That Punch would reject an
essay from such a legendary
author, whose writing often
blended pathos with humour,
seems - in retrospect - especially
farcical for a humour
magazine.
What, and exactly when,
Dickens wrote about London's
water is lost to history but the
joke ultimately was on Punch.
Dicken's reputation grew
steadily while that of Punch
declined, ceasing publication in its
sesquicentennial year.
The UK's undeniable talent for political
farce includes the ribald humour
of the Monty Python series, Benny Hill,
Mr. Bean and John Cleese, to name but
a few. But even this array of satirical
talent has been eclipsed by the latest idiocy
from The Mother of all Parliaments,
a Window Tax which appropriately, but
absurdly, came into force on April Fool’s
Day of this year. The idea of taxing
windows is not new. When I worked in
London, I often saw windows bricked
up in older buildings, being vaguely
aware that it had something to do with
some long-gone taxation regulation.
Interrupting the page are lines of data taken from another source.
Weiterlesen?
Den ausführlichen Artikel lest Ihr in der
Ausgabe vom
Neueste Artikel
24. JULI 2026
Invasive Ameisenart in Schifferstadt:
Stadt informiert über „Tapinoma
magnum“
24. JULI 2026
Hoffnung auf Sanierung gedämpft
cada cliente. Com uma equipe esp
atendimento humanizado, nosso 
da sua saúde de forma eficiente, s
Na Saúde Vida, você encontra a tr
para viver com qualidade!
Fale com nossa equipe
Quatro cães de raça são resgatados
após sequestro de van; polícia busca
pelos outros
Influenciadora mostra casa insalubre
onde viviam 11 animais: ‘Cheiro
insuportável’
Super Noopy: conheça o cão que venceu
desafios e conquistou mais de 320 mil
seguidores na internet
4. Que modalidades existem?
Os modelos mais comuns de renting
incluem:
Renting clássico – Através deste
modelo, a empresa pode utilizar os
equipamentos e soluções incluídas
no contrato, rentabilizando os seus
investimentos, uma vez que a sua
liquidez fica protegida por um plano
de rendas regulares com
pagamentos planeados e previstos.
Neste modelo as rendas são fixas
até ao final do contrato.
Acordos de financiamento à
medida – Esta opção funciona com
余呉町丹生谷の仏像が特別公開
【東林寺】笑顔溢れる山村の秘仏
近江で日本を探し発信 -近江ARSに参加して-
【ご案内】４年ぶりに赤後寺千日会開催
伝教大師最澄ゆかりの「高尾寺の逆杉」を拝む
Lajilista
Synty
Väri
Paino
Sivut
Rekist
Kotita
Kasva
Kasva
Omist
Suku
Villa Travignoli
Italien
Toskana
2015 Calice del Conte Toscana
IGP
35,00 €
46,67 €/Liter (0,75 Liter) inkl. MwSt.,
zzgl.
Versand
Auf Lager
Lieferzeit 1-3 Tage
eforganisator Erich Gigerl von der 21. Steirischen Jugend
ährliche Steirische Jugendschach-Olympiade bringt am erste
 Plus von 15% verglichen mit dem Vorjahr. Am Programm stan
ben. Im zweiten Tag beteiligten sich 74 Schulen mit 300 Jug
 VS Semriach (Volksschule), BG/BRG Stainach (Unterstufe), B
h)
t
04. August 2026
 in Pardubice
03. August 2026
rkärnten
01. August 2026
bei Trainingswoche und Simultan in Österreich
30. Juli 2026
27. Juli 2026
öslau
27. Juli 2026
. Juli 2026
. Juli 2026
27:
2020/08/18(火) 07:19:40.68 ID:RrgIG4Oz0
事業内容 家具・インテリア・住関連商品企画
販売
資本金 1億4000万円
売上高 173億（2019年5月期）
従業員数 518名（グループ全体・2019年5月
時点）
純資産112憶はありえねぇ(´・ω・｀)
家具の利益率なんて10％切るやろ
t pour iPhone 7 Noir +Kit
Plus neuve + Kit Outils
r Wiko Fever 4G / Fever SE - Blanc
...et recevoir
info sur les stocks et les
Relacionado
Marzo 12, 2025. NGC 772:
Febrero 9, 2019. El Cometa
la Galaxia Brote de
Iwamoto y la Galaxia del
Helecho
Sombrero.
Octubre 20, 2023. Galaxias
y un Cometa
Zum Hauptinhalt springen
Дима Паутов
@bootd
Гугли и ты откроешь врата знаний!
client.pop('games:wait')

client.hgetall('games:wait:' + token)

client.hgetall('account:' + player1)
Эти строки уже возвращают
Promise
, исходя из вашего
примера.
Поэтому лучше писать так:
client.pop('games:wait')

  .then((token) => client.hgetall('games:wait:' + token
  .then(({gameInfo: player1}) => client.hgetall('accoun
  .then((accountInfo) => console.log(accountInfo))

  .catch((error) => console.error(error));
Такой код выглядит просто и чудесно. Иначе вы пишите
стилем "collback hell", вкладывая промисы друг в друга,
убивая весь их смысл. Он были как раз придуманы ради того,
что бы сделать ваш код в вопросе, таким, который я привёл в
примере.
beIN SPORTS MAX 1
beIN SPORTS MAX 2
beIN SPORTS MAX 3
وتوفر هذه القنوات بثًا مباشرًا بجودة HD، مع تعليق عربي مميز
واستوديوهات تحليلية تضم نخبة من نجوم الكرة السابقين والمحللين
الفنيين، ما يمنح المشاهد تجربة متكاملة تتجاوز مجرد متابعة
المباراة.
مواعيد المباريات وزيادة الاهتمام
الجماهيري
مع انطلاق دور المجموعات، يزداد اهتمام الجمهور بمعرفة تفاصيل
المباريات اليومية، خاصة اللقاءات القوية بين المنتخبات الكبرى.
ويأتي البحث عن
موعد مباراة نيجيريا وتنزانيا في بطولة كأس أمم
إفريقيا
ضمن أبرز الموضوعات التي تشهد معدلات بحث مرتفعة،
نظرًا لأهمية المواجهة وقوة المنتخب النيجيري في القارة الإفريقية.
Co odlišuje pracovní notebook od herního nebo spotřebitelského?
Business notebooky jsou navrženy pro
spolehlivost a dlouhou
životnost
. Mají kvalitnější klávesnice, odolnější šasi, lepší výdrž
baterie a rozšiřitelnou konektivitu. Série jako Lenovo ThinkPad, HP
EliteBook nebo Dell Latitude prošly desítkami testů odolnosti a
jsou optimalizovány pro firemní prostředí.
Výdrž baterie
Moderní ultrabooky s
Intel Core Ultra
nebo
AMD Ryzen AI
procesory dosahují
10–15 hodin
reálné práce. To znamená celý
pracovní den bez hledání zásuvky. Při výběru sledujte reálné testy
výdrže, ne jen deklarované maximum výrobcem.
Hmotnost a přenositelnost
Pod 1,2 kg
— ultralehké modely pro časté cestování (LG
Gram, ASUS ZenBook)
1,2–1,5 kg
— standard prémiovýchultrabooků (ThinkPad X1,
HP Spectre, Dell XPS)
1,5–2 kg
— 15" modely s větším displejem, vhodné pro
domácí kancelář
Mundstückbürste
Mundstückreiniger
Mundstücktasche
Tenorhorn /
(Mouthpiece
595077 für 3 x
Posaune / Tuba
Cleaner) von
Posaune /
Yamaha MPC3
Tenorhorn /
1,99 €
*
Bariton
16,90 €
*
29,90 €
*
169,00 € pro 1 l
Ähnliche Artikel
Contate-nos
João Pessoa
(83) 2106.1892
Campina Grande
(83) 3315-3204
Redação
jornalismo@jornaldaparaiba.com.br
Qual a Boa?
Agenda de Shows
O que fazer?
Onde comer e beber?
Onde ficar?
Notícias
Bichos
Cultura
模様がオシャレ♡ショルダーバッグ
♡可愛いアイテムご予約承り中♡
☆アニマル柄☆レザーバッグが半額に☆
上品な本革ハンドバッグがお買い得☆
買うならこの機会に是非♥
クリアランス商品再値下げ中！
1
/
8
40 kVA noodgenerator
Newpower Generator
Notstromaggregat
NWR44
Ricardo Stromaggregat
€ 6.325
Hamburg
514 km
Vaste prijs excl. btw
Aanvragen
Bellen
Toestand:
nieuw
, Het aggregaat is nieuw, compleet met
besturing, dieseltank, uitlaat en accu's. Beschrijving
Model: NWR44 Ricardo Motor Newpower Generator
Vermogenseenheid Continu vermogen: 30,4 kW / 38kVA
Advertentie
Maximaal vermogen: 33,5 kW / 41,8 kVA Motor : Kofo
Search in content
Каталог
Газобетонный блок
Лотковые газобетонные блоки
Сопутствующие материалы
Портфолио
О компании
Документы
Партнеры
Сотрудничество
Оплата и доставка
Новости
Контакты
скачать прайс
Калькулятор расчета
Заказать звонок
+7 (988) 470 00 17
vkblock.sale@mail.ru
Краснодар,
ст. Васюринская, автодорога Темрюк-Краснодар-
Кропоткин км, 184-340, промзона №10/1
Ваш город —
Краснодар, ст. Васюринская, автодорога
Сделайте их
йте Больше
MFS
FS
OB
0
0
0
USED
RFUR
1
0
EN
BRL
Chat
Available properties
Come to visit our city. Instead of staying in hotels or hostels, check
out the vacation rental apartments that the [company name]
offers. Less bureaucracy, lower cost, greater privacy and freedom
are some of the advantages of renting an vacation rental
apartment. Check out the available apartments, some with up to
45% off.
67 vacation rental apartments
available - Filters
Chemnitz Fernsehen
But
not even the Georgian Window Tax prepared
me for something called the Fenestration
Self-Assessment
Scheme
(Fensa for short).
This is a new UK
regulation requiring
homeowners to get
plans approved before
replacing their own windows. The
idea is to reduce global warming by reducing
the leakage of warm air into the
atmosphere. Even amidst the recent deluge
of global warming disinformation,
Fenestration ranks highly in the hierarchy
of idiotic environmental initiatives.
The date being April Fool’s Day,
made me feel sure it was a hoax, as Fenestration
seems to resonate with the hint
of do-it-yourself vasectomies. But we
are talking about a double whammy
oxymoron here - political common sense
and the law of the land. So I phoned a
friend in England who thought I had
been April Fooled by anything so absurd
as a “window tax”. But she humoured
me by going to a Borough
Council where she was duly amazed to
be presented with an appropriately green
form, Notes for Guidance - Replacement
Windows and Doors. It was true.
The land which gave us the Magna
Carta now says homeowners are regulated
when they wish to replace windows
in their own houses.
Boris Johnson, editor of The Spectator,
British MP and literary wit, took aim
at the new window regulations with a
sharp editorial pen. “As you walk around
London, you will suddenly see them
everywhere - blank walls and sightless
facades, disfigured streets and pathetic
.” Why? Because, in 1797,
the British government of the day decided
to treble an existing window tax
to pay for the Napoleonic Wars.
The appropriately named Mr.
Johnson, like his namesake Dr. Samuel
Johnson, definitely has a cutting way
with words, like slivers of broken glass
in fact. He went on to stress that, “Amsterdam
houses are narrow because
they were taxed on the
width of their houses. Modern
Greeks pay taxes only on structures
that are complete. That
is why the landscape is littered
with upside-down concrete
parthenons.”
Before April 1, British
homeowners replaced windows
as they thought fit. Now
plans must be submitted before
windows may be replaced or
upgraded, and provided that an
on-site window inspection is
agreed to. It is estimated that
the whole exercise could cost
the homeowner between £180
and £300 in bureaucratic measures
alone. To avoid this absurdity,
one must become a
member of Fensa, the new
guild of window-inserters. But there are
undeniable benefits. Membership in
Fensa gives homeowners the right to
replace windows or doors without submitting
to a government inspection,
wrote Mr. Johnson. But membership
costs £370 per year. If there is any
logic in this, it has escaped me. Fensa
very definitely seems not to be a child
of Mensa.
Odd as the British window regulations
seem, there were once equally idiotic
Canadian regulations whereby bootblacks,
along with newspaper vendors
had to be licensed in Toronto at the turn
of the 20th century. Even today, hairdressers
and hot dog vendors require licenses.
Absurdly, especially following the
lethal drinking water problems in Ontario
and Saskatchewan, analytical
chemists - learned, skilled and important
as they are - are not required to be
licensed in most provinces in Canada.
That this profession, so vital to public
health, remains unlicensed is just as absurd
as the Fenestration fiasco across
the Atlantic.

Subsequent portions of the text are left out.